WARNING: If you ever see some very clever code that claims to have solved the problem of “wonky equality” for all floating point numbers and it doesn’t require you to specify your own tolerance, then it is bad advice (regardless of how clever it is).
I’ve gone into the reasons for that at: https://dev.to/alldanielscott/how-to-compare-numbers-correctly-in-javascript-1l4i
The short version is that Number.EPSILON is way too small to use as a fixed tolerance, and you’ll often encounter approximation errors much larger than Number.EPSILON in real-world applications.

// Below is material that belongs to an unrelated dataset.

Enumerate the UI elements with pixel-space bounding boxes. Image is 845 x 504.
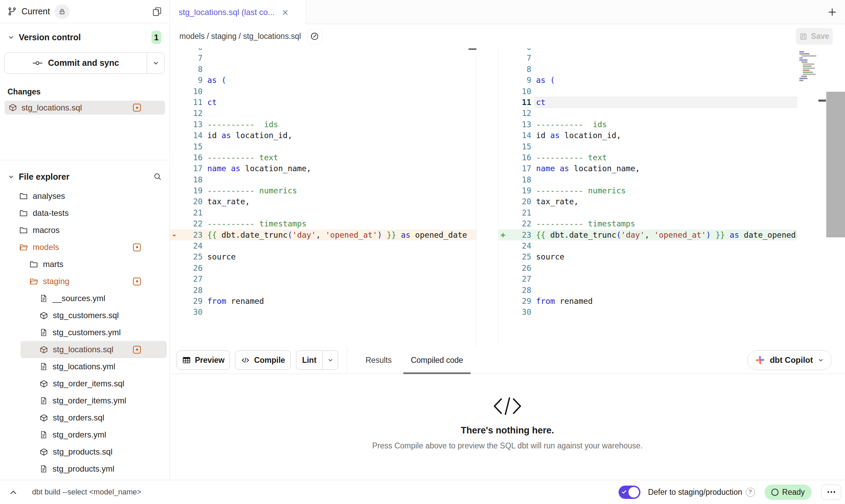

Also, you shouldn’t use a constantly changing “tolerance” in your “equality” tests, or they won’t behave like equality tests and you’ll end up with subtle (and annoying) bugs in your program. Use a fixed tolerance, which you decide on, all through your program.**
** or, at least, all through a discrete component of your program – don’t allow two different tolerances to “mix”.
BONUS: Proof of why Number.EPSILON a bad “epsilon”?
Want proof that Number.EPSILON is a bad choice? How about this?
for (i = 1; i < 100000000000000000000; i *= 100) {
a = i + 0.1; // Base
b = 0.2; // Additional value
c = i + 0.3; // Expected result of a + b
console.log(
'is ' + a + ' + ' + b + ' near ' + c + '? ... ' +
(
Math.abs((a + b - c) < Number.EPSILON) ?
'yes' :
'NOPE! DANGIT!!! ... Missed by ' + Math.abs(a + b - c).toFixed(30) + '!'
)
);
}
That’ll output this:
is 1.1 + 0.2 near 1.3? ... yes
is 100.1 + 0.2 near 100.3? ... yes
is 10000.1 + 0.2 near 10000.3? ... NOPE! DANGIT!!! ... Missed by 0.000000000001818989403545856476!
is 1000000.1 + 0.2 near 1000000.3? ... yes
is 100000000.1 + 0.2 near 100000000.3? ... yes
is 10000000000.1 + 0.2 near 10000000000.3? ... NOPE! DANGIT!!! ... Missed by 0.000001907348632812500000000000!
is 1000000000000.1 + 0.2 near 1000000000000.3? ... yes
is 100000000000000.1 + 0.2 near 100000000000000.3? ... yes
is 10000000000000000 + 0.2 near 10000000000000000? ... yes
is 1000000000000000000 + 0.2 near 1000000000000000000? ... yes
Ouch!!! Things are behaving strangely, with no obvious pattern!
BONUS 2: More Floating-Point Oddities
If you are a “detail-oriented” kind of person, you might notice that the last couple of lines in the output above are missing the .1 and .3 in the expressions being evaluated.
The fractional parts haven’t just been chopped off in the output: they’re not there in the actual numbers being worked on. You’d be forgiven for thinking that the last two expressions should be “out” by 0.2 – but that’s not how floating point numbers work.
I’ll leave it as an exercise for the reader to figure out why those last two expressions come out as “almost-nearly-equal”: it’s not a bug!
Welcome to the world of floating point numbers with limited precision!